Mystic Vale27.01.2017, Jörg Luibl
Mystic Vale

Special: Deckbau mit Folienkniff

Bei Pegasus Spiele ist mit Mystic Vale eine interessante Kartentaktik erschienen, die sich an zwei bis vier Spieler richtet und auf ein innovatives "Card Crafting System" setzt, das mit mehrfach bestückten Folien die Neugier weckt. Was sich hinter dem Deckbau von John D. Clair verbirgt, verrät der Test.

Aufrüstbare Folienländer

In der letzten Runde hatte ich lediglich ein "Fruchtbares Land" ausliegen, das mir ein Mana einbrachte. Aber jetzt kann ich es mit dem "Druidenlied" sowie dem "Mondwolf" aufrüsten, so dass es mir jede spätere Runde, in der es aus dem Deck gezogen wird, drei Mana, eines der vier Seelensymbole sowie am Ende zwei Siegpunkte bringt.
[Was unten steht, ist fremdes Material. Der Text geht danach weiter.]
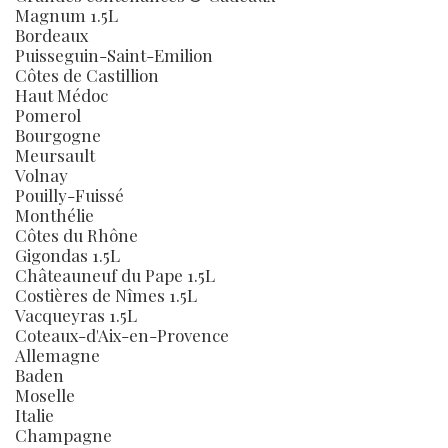
Magnum 1.5L
Bordeaux
Puisseguin-Saint-Emilion
Côtes de Castillion
Haut Médoc
Pomerol
Bourgogne
Meursault
Volnay
Pouilly-Fuissé
Monthélie
Côtes du Rhône
Gigondas 1.5L
Châteauneuf du Pape 1.5L
Costières de Nîmes 1.5L
Vacqueyras 1.5L
Coteaux-d'Aix-en-Provence
Allemagne
Baden
Moselle
Italie
Champagne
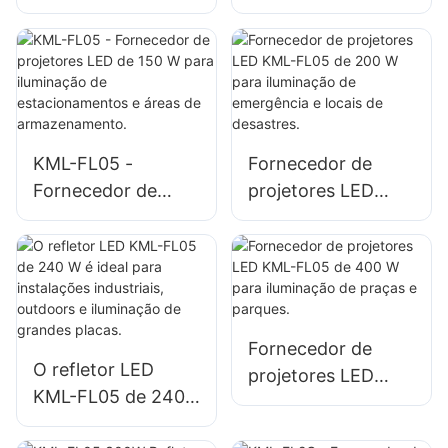
50W para
projetores LED de
iluminação de
100 W para
fachadas externas
iluminação de
e espaços abertos.
fachadas de
edifícios e
canteiros de obras.
KML-FL05 -
Fornecedor de
Fornecedor de
projetores LED
projetores LED de
KML-FL05 de 200
150 W para
W para iluminação
iluminação de
de emergência e
estacionamentos e
locais de desastres.
áreas de
Fornecedor de
armazenamento.
O refletor LED
projetores LED
KML-FL05 de 240
KML-FL05 de 400
W é ideal para
W para iluminação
Aber der Clou an diesem Trio ist nicht nur der bessere Ertrag, sondern vor allem die innovative Anordnung: Anstatt dass ich die hübsch illustrierten Karten mit ihren Fantasymotiven über- oder nebeneinander lege, werden sie zusammen in eine Folie gesteckt - eine klasse Idee, die für Ordnung sorgt.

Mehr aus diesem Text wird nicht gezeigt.